Qual o livro da minha vida? O malandro escapa pela tangente e responde com outra pergunta: pode ser mais de um? Os livros, no plural? Facilita a tarefa de seleção. Sem a obrigação do único, por que não uma pequena lista? Tipo top três. Se a ideia é viver outras vidas ao ler, por que fechar questão numa solitária narrativa? Afinal, somos diferentes em diversas fases da inevitável cronologia. Vamos mudando também no papel de leitores.

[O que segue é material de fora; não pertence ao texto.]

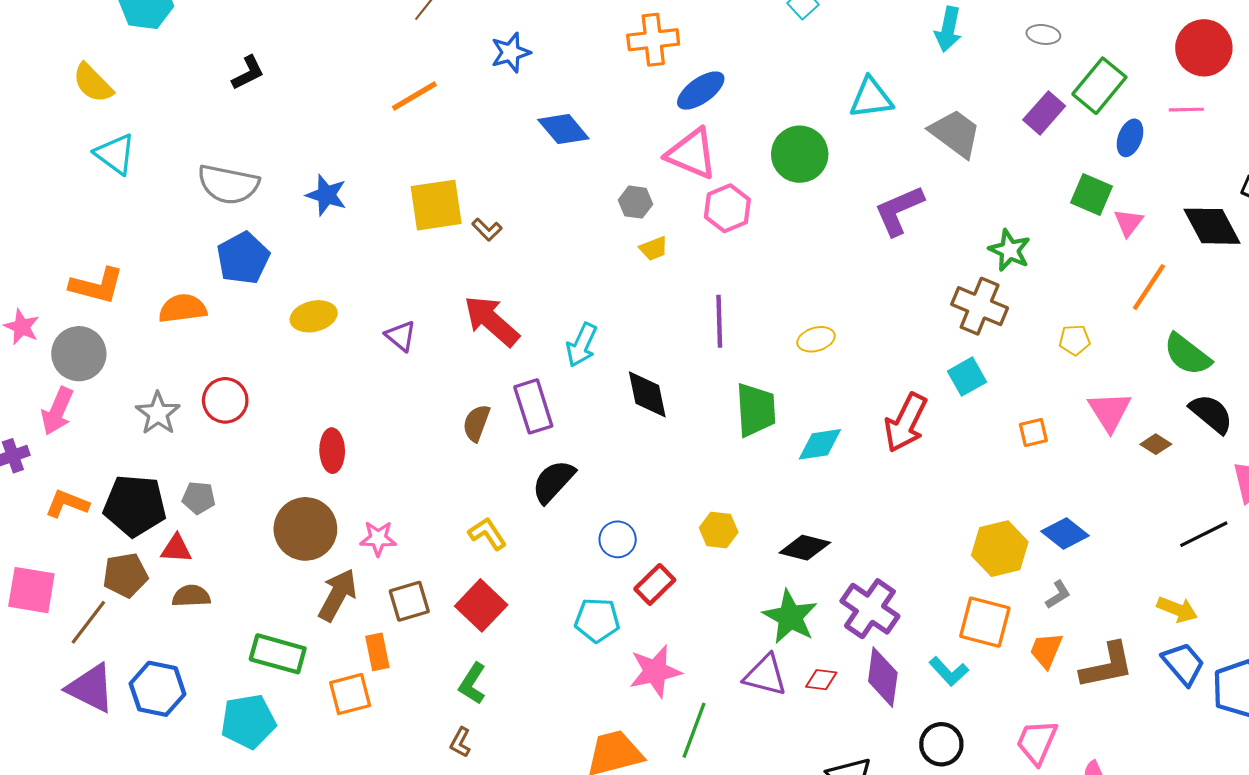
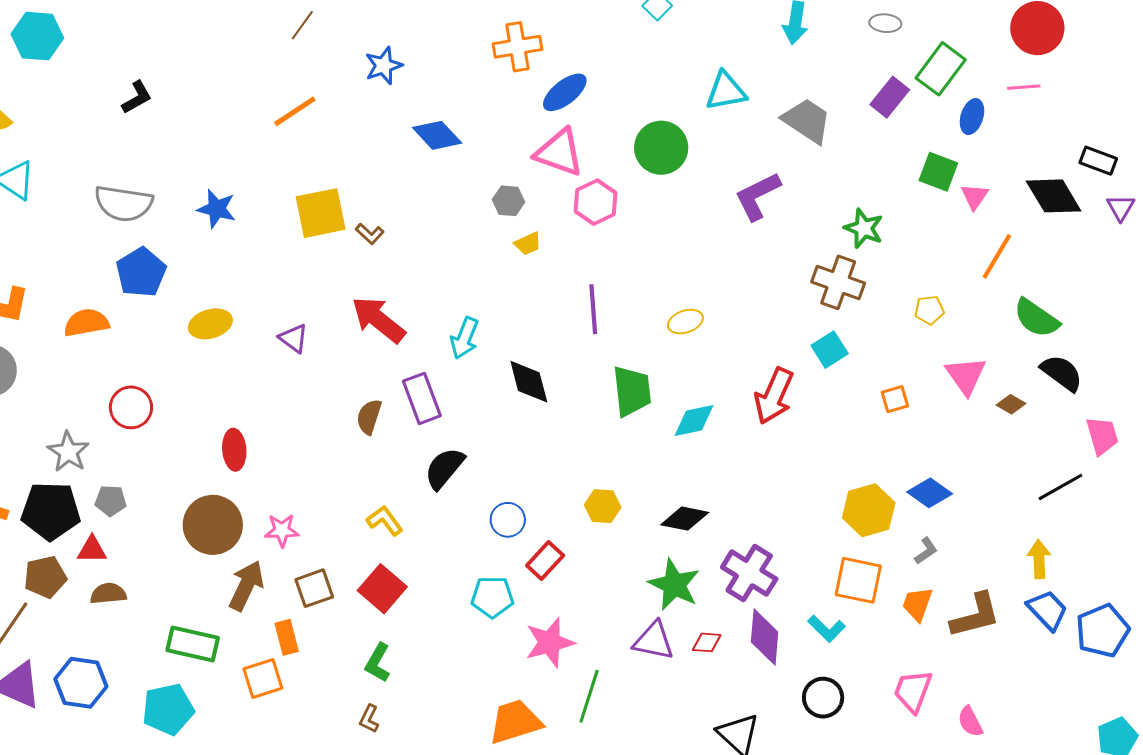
gray star: (158, 413) -> (68, 452), moved
yellow arrow: (1177, 609) -> (1039, 559), turned -111

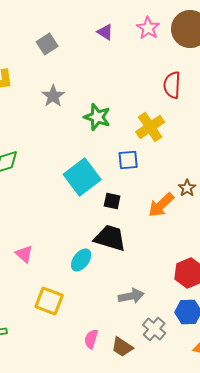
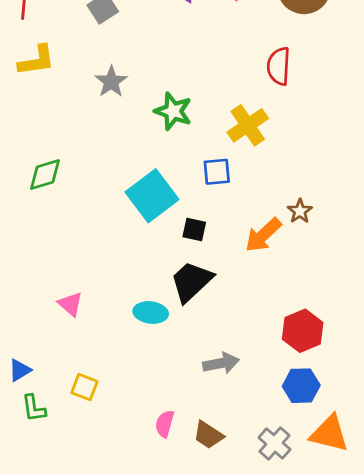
black trapezoid: (110, 238) -> (191, 282), turned -60
cyan ellipse: (81, 260) -> (151, 313), turned 60
yellow square: (49, 301) -> (84, 387), moved, size x0.7
gray cross: (154, 329) -> (274, 443), moved

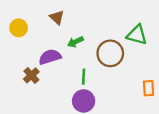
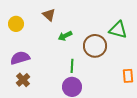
purple semicircle: (50, 57) -> (20, 58), moved
brown cross: (31, 75) -> (23, 80), moved

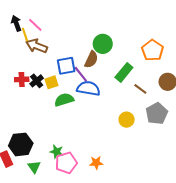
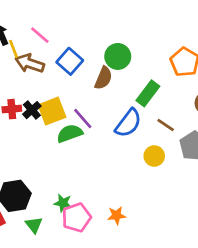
pink line: (35, 25) -> (40, 35), moved
blue square: (66, 66) -> (70, 61), moved, turned -36
purple line: (81, 74) -> (83, 119), moved
yellow square: (52, 82) -> (52, 111), size x1.5
blue semicircle: (88, 88) -> (128, 123), moved, turned 120
brown line: (140, 89) -> (166, 125), moved

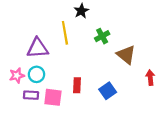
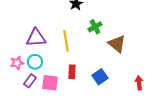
yellow line: (65, 33) -> (66, 41), moved
red arrow: (150, 78) -> (139, 83), moved
purple rectangle: (31, 95) -> (30, 81), turned -56

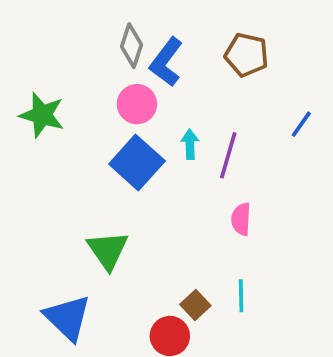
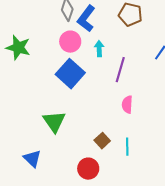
cyan arrow: (190, 144) -> (99, 49), moved
brown square: (195, 305) -> (102, 141), moved
blue triangle: (68, 318) -> (32, 159), size x0.7

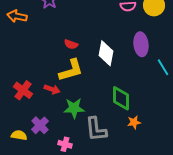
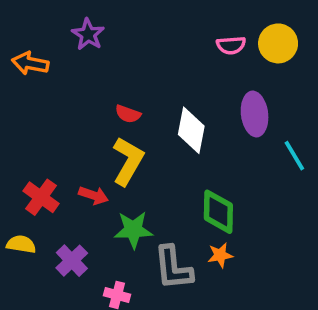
yellow L-shape: (71, 70) -> (128, 161), turned -44
orange star: (134, 122) -> (220, 255), moved
yellow semicircle: (19, 135) -> (21, 244), moved

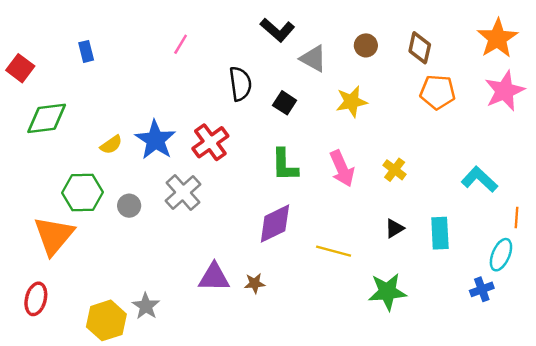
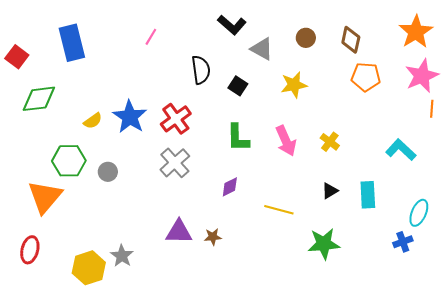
blue rectangle: (86, 51) -> (72, 43), size x2.0
gray cross: (183, 192) -> (175, 163), moved
orange line: (516, 218) -> (432, 109), moved
purple diamond: (275, 224) -> (230, 187), size x0.6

O livro que me trouxe para dentro de uma existência paralela foi A Náusea, de Jean-Paul Sartre. Me transformou num adolescente insuportável, para mim mesmo e para os outros. Inferno geral. Nunca mais voltei ao romance do francês, talvez por ter desistido de suas ideias há muito tempo. Tudo parado em algum ponto obscuro da história. Foi importantíssimo, mas passou.
O livro que me fez leitor pra valer foi toda a obra de Rubem Fonseca. De tardes secas sob Vastas Emoções e Pensamentos Imperfeitos, na pequena biblioteca da 108/308 Sul, às porradas na cara de O Cobrador, o escritor mineiro-carioca descortinou um admirável mundo novo: cruel, adulto, curioso, violento, sexual, brasileiro. A dívida é impagável, não há dúvida. E costuma levar o contribuinte a ficar enrolado com o SPC, para sempre.
Mas o volume que talvez seja o livro de fato da minha vida chama-se O Apanhador no Campo de Centeio, de J.D. Salinger. Nada extraordinário ou exclusivista, portanto. Lançado em 1951, O Apanhador encantou gerações de leitores norte-americanos e em todo o mundo. É uma ficção popular. Ganhou ares místicos depois da reclusão de seu autor. Ainda vende muito e sem parar.
Na história do jovem Holden Caulfield, a informalidade se transforma em grandeza literária, da primeira à última linha. Narrado em primeira pessoa, o romance está um ponto abaixo no tom que pode dificultar o contato, por exemplo, com a literatura de F. Scott Fitzgerald, para ficar num parente literário próximo.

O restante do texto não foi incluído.